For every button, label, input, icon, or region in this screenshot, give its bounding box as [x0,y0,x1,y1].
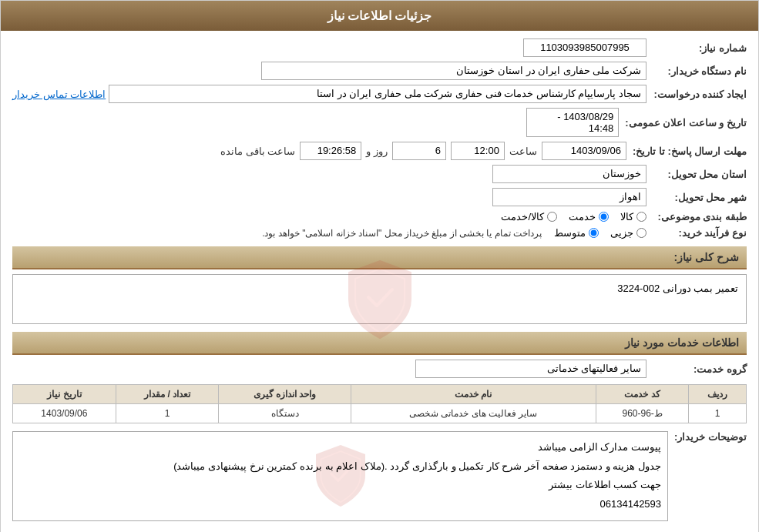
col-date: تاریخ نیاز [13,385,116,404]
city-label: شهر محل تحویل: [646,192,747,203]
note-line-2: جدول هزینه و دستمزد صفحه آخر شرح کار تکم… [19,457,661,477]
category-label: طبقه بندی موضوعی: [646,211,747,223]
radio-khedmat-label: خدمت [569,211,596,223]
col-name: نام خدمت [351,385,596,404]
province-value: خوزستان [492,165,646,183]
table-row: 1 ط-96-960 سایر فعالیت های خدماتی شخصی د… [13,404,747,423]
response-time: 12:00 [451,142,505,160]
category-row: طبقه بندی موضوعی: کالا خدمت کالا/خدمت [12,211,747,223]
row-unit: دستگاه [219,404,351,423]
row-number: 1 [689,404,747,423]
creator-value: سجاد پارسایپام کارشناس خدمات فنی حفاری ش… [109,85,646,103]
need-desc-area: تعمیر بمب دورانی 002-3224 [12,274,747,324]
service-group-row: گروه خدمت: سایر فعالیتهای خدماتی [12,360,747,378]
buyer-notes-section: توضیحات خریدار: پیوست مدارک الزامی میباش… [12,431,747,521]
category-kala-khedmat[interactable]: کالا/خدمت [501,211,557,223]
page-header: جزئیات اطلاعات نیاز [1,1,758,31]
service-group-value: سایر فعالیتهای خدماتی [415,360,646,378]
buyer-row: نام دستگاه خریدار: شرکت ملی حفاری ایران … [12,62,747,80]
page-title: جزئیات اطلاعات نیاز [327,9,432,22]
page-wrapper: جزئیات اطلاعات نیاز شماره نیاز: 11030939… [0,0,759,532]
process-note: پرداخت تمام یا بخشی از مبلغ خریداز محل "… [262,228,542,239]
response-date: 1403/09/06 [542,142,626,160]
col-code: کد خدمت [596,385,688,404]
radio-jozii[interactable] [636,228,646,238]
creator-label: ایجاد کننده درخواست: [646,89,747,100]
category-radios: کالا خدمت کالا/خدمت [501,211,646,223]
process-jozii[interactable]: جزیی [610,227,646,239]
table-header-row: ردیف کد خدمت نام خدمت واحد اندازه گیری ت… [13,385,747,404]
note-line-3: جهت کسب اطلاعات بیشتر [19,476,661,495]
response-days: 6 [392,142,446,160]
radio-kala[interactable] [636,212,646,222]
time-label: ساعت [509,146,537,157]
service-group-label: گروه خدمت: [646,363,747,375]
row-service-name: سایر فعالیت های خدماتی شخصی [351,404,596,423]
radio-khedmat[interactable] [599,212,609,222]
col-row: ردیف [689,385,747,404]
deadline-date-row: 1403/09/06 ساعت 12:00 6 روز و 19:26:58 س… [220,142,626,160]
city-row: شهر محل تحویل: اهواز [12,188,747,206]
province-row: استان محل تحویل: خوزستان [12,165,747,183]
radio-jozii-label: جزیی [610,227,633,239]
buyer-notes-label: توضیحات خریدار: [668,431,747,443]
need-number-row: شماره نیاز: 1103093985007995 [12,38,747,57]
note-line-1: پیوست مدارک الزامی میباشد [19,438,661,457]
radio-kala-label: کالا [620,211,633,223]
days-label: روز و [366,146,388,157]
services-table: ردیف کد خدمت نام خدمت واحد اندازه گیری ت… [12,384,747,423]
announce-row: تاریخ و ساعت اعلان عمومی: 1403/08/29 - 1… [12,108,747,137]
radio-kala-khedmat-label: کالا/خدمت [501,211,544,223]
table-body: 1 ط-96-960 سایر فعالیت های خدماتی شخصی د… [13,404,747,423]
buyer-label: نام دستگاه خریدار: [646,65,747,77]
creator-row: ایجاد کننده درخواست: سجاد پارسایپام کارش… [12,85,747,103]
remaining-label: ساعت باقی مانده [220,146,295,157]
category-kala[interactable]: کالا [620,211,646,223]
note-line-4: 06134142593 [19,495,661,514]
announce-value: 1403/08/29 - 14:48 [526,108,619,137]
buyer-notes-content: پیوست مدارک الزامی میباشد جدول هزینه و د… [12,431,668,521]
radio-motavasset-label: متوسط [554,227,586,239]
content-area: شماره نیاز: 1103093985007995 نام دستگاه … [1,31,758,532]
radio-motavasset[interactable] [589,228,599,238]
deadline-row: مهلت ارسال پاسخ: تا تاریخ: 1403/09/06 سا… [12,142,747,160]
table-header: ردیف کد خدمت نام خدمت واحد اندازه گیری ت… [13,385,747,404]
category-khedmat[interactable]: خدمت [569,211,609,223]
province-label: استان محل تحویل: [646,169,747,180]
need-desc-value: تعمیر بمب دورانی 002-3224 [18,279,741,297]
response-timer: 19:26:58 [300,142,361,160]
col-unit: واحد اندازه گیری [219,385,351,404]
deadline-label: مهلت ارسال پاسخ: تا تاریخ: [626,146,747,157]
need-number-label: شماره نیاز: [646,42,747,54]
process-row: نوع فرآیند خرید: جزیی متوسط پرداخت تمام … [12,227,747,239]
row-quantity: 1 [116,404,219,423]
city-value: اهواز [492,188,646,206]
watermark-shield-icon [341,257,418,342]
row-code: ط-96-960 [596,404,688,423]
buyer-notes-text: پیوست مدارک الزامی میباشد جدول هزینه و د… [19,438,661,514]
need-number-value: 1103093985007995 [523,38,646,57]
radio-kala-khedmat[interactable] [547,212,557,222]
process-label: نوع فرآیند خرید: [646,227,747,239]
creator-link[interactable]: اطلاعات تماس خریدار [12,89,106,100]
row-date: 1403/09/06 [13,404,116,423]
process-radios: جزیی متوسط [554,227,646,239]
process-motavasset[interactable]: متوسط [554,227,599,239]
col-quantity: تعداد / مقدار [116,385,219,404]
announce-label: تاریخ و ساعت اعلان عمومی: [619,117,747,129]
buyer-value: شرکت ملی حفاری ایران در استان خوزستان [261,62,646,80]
...
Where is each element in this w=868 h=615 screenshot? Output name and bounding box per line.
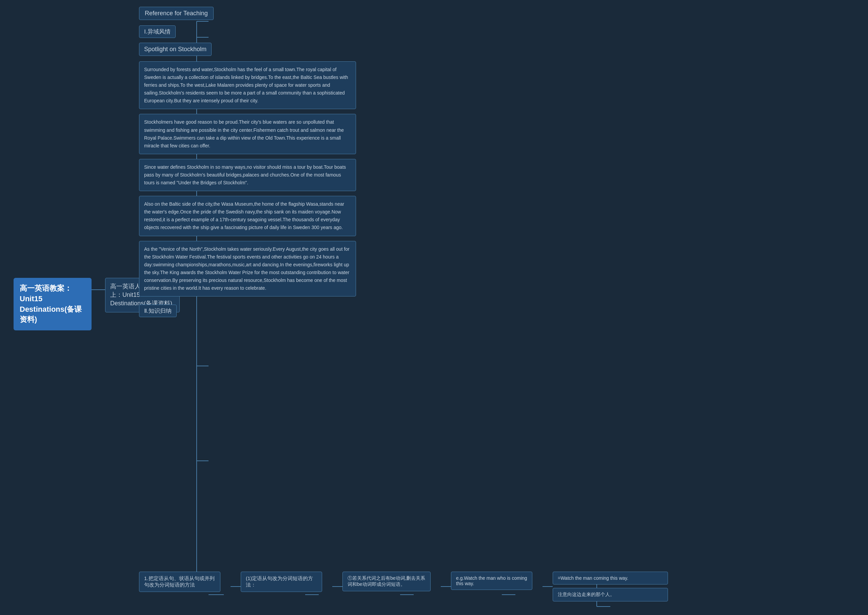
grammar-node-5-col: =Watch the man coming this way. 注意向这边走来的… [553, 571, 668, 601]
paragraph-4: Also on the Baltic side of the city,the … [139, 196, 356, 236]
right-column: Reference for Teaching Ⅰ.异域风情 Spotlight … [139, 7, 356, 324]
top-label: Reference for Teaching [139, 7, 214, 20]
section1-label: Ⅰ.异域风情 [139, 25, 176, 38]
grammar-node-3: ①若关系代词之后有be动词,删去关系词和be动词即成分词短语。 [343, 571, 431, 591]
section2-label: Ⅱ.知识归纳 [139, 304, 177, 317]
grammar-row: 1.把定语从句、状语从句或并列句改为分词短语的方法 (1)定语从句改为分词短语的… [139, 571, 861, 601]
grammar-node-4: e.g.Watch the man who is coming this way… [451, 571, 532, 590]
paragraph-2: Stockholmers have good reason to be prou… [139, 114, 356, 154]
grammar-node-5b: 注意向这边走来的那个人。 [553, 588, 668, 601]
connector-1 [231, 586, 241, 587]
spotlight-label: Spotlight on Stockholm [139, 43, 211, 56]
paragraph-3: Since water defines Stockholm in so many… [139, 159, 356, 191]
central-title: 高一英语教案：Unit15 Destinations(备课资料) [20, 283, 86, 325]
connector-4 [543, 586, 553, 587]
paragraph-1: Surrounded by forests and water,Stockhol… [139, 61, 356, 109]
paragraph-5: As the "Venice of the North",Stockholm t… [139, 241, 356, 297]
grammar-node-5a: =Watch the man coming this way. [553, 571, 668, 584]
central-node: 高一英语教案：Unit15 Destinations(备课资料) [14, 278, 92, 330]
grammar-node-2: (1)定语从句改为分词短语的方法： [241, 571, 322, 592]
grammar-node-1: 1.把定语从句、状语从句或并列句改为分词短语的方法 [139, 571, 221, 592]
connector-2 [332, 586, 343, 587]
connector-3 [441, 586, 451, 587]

▶ What is needed
Would you please state how many lines in the material hold "دستگاه"? The number alone will do.

▶ Expected output
4